City officials dispute this.

“The City of Santa Clara has always been working with its firefighters and its other employees affected by the Flores v. City of San Gabriel decision to make them whole and get them the pay they deserved under federal law,” said City Attorney Brian Doyle in an email.

The City’s initial response denied all the allegations and said that the plaintiffs failed “to state facts sufficient to constitute a cause of action” and that “Plaintiffs are exempt from the overtime provisions of the Fair Labor Standards Act.”

By August 2018, the City had updated its payroll system and had arrived at an agreement with the plaintiffs for a $1.7 million settlement for 151 employees, who were asked by the City to sign a release on the settlement.
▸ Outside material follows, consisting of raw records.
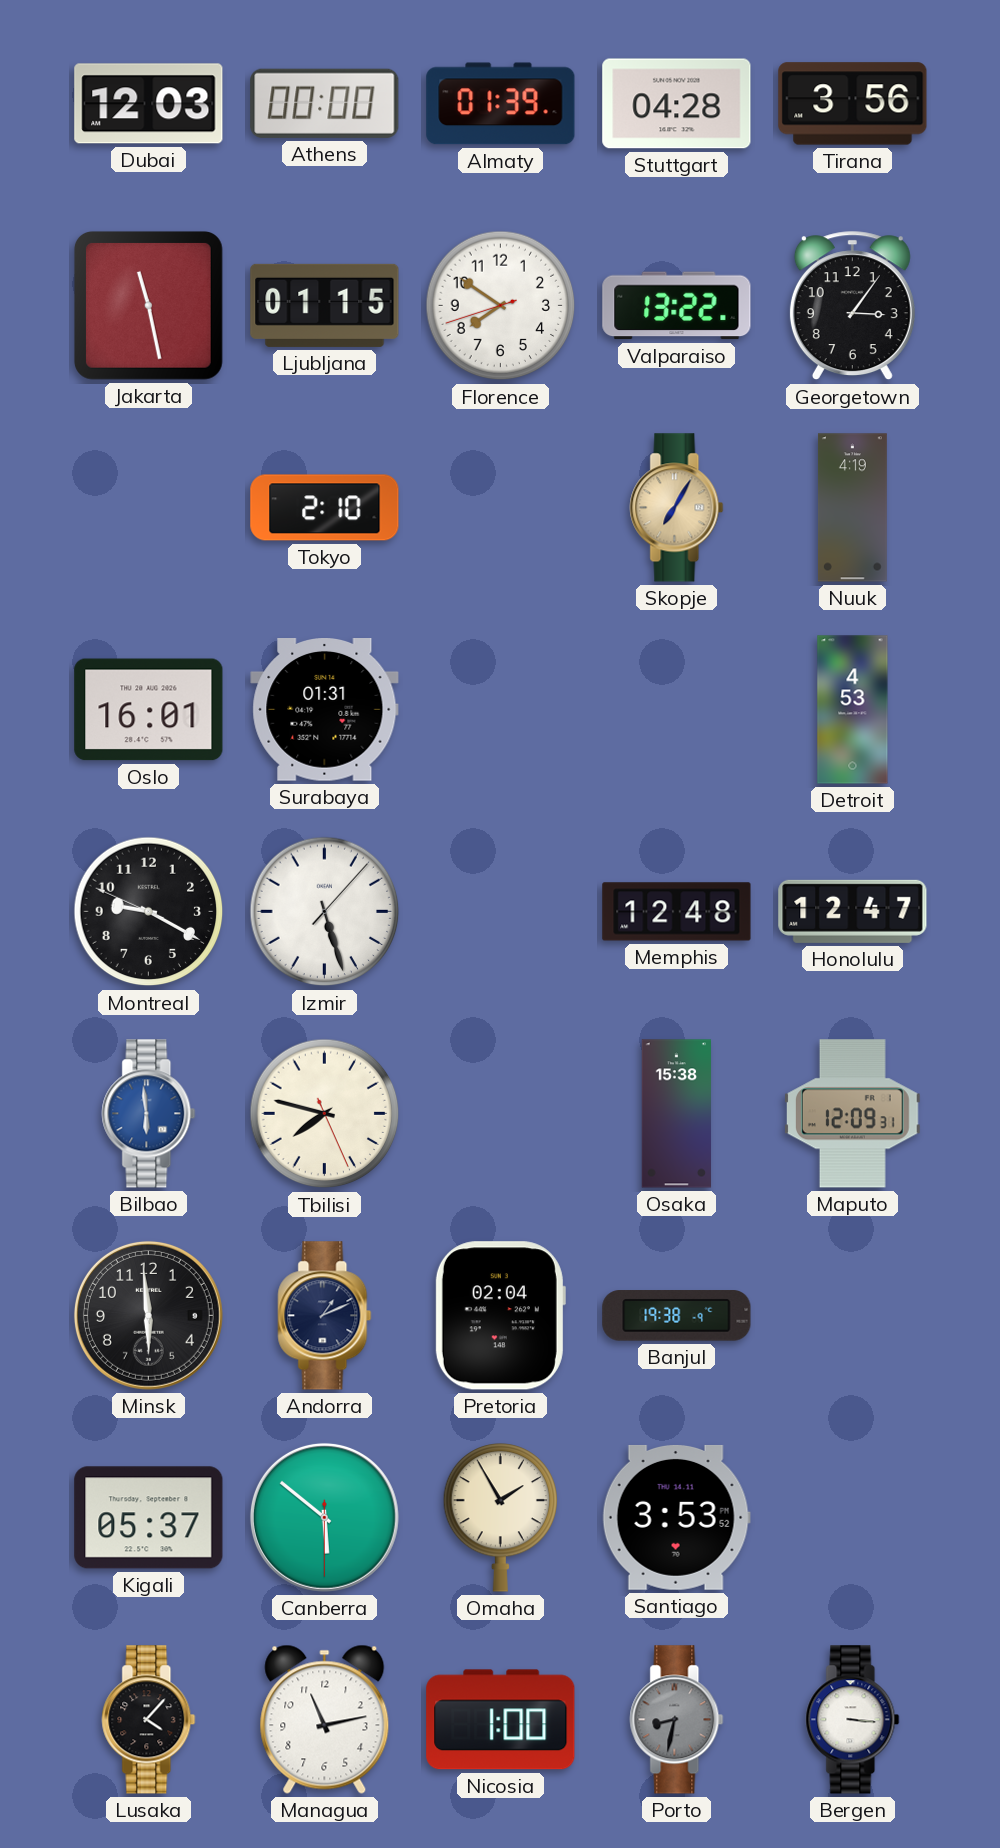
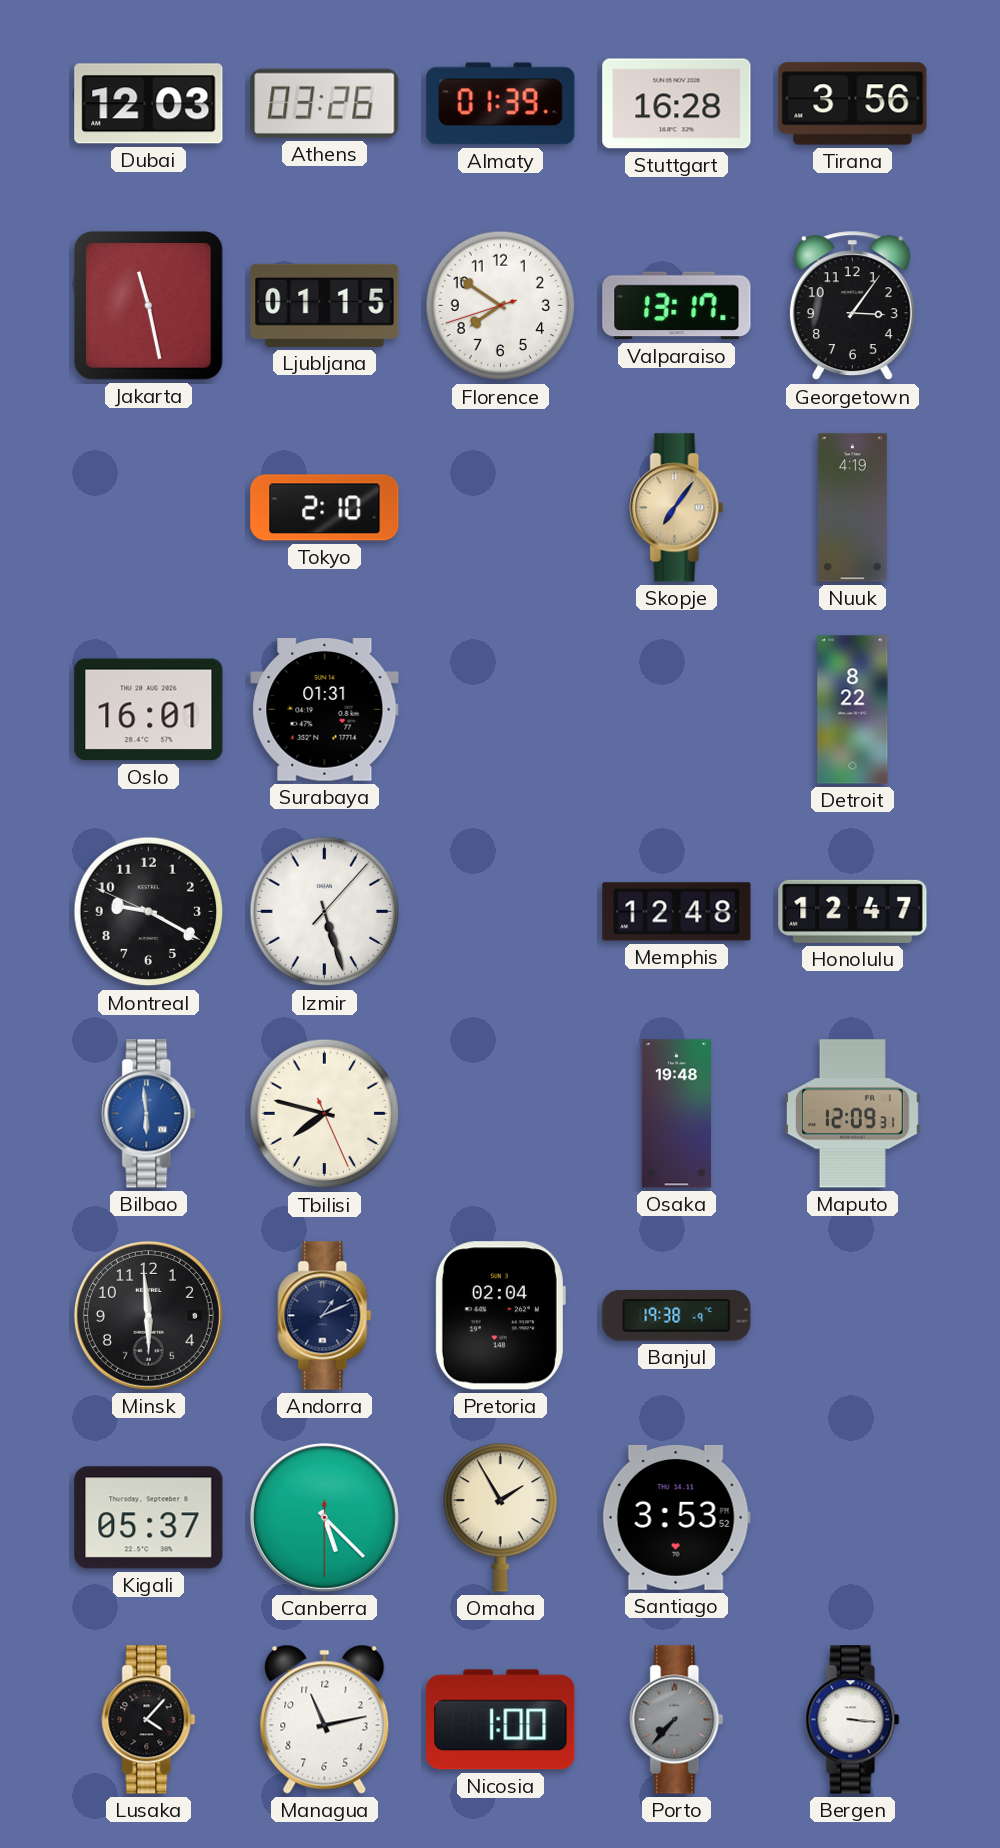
Athens: 00:00 -> 03:26
Stuttgart: 04:28 -> 16:28
Valparaiso: 13:22 -> 13:17
Skopje: 7:05 -> 7:06
Detroit: 4:53 -> 8:22
Osaka: 15:38 -> 19:48
Canberra: 5:51 -> 5:22
Porto: 8:32 -> 7:37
But plaintiffs said that this release was “unapproved and misleading,” “one-sided” vague and aimed “to limit participation in the lawsuit,” in a new action filed last March.

The release failed to inform employees of critical information — that the settlement was subject to court approval, for example — and that they would be accepting half what they could recover in a lawsuit; based on the Flores precedent, which awarded plaintiffs twice the amounts they were due.

Employees signing the release also waived the right to “cooperate” in further FLSA litigation — namely by other employees whose overtime was incorrectly calculated. Finally, at the time the settlement was being hammered out, the same firefighters union attorney was also negotiating a new contract with the City and “informing members to not file litigation because negotiations would be negatively impacted,” according to court documents.

While this was pending, the parties reached a new settlement, this time for $2.7 million. Under the agreement, $627,000 is allocated to the original 150 plaintiffs, $1.9 million for all the remaining City employees entitled to overtime (putative plaintiffs) and $150,000 in plaintiffs’ legal bills.

In addition to the back pay due, the plaintiffs will receive damages equal to the back pay due and a $5,000 “service fee.”

As this time, it’s unclear whether other employees will receive these additional damages. The plaintiffs have made a motion to include them in the collective “class,” but the City’s position is that they’re excluded from this part of the settlement.

“The City,” said Attorney Daimmeier, “at the end of the day, did the right thing by its employees.”